### GIVEN DATA
++++
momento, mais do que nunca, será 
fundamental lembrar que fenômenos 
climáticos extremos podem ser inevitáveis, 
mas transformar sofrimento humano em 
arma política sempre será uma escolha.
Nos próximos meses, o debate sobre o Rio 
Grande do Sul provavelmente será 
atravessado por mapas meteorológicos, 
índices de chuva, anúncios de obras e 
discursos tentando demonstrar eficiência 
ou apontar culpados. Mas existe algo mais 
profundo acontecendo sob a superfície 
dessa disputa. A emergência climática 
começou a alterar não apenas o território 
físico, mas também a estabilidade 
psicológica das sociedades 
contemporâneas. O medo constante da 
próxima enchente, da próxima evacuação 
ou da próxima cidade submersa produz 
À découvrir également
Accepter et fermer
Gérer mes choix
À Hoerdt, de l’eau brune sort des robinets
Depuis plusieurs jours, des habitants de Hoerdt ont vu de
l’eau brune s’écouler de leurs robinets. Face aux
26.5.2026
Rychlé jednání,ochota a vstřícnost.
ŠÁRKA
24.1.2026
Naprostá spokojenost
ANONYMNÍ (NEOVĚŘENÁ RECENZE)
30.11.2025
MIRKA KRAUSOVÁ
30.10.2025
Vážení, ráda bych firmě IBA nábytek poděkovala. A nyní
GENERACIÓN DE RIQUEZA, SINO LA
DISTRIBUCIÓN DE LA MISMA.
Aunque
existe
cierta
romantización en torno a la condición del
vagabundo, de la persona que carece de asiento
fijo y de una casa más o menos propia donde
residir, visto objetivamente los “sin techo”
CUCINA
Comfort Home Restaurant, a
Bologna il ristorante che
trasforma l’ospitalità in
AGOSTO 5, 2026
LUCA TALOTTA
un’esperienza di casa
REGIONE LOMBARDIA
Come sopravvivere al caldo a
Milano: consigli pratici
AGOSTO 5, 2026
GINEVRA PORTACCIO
++++
Could you transcribe the entries exactly, from the first line through the line containing "psicológica das sociedades", and give nothing more?

momento, mais do que nunca, será 
fundamental lembrar que fenômenos 
climáticos extremos podem ser inevitáveis, 
mas transformar sofrimento humano em 
arma política sempre será uma escolha.
Nos próximos meses, o debate sobre o Rio 
Grande do Sul provavelmente será 
atravessado por mapas meteorológicos, 
índices de chuva, anúncios de obras e 
discursos tentando demonstrar eficiência 
ou apontar culpados. Mas existe algo mais 
profundo acontecendo sob a superfície 
dessa disputa. A emergência climática 
começou a alterar não apenas o território 
físico, mas também a estabilidade 
psicológica das sociedades 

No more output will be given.